En un mot, comme on l’a déjà fait comprendre, si Kant n’avait pas eu la bizarrerie, tout en admettant que les corps célestes sont sortis d’une évolution, de croire que l’esprit des êtres vivant à leur surface, tout au moins à la surface de l’un d’eux, a son origine en dehors de l’évolution, il aurait échappé aux impossibilités de sa métaphysique et aux invraisemblances de sa morale. Passons maintenant à l’examen de cette dernière.

IV

Avant de le faire, cependant, quelques mots sont nécessaires sur le raisonnement normal comparé au raisonnement anormal.

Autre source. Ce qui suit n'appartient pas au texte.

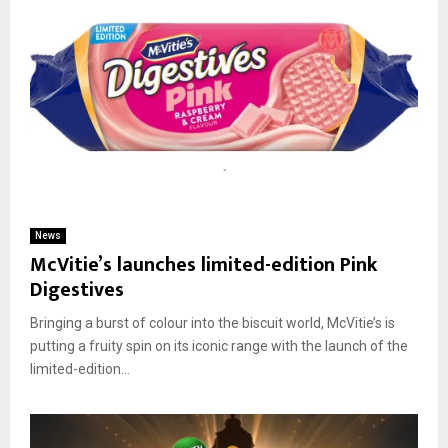
News
McVitie’s launches limited-edition Pink
Digestives
Bringing a burst of colour into the biscuit world, McVitie’s is
putting a fruity spin on its iconic range with the launch of the
limited-edition...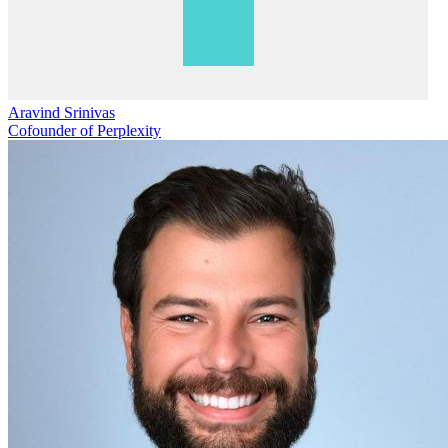
Aravind Srinivas
Cofounder of Perplexity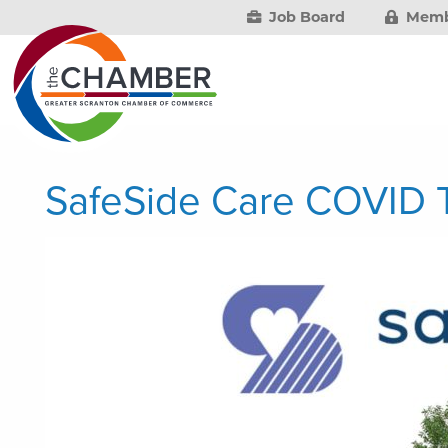
Job Board
Memb
SafeSide Care COVID T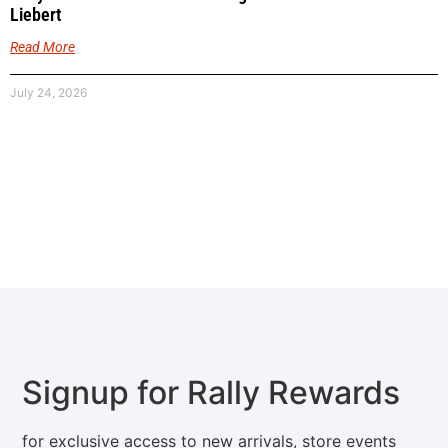
Liebert
Read More
July 24, 2026
Signup for Rally Rewards
for exclusive access to new arrivals, store events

La partie de nos connaissances qui est de l’ordre le plus élevé au point de vue de la certitude, et que nous appelons « les sciences exactes », se distingue du reste de la science par la possibilité d’évaluer d’une manière précise ses prévisions[1]. Elles partent d’un certain nombre de données et parcourent une série de degrés qui, pris ensemble, leur permettent de dire sous quelles conditions déterminées une relation déterminée d’un phénomène pourra être trouvée, et de dire à quel endroit, ou à quel moment, ou dans quelle mesure, ou tout cela à la fois, un certain effet apparaîtra. Étant donnés les facteurs d’une opération arithmétique, le résultat obtenu est absolument certain, supposé qu’il n’y ait aucune erreur : erreur qu’il est toujours possible de découvrir et de déterminer par la méthode suivie ; nous allons voir laquelle. Si la base et les angles ont été soigneusement mesurés, la géométrie donne avec certitude la distance ou la hauteur de l’objet dont la position est cherchée. Le rapport des bras d’un levier une fois établi, la mécanique nous apprend quel poids il faut ajouter à une extrémité pour faire équilibre à un poids donné placé à l’autre extrémité. Et à l’aide de ces trois sciences exactes : l’arithmétique, la géométrie et la mécanique, l’astronomie peut prédire à une minute près, pour chaque lieu particulier de la terre, le moment précis où commencera et finira une éclipse, et jusqu’à quel point elle sera partielle ou totale. Ces sortes de connaissances ont dans la pratique un nombre infini de vérifications par le nombre d’actes infini dont leur application assure la réussite. Les comptes d’un commerçant, les opérations d’un boutiquier, la conduite d’un navire doivent, pour mériter la confiance, s’appuyer sur ces sciences. C’est pourquoi leur méthode, vérifiée par des applications qu’aucune puissance humaine ne parviendrait à énumérer, est une méthode qui ne peut être surpassée en certitude.

  1. Voy. l’essai, Genesis of Science.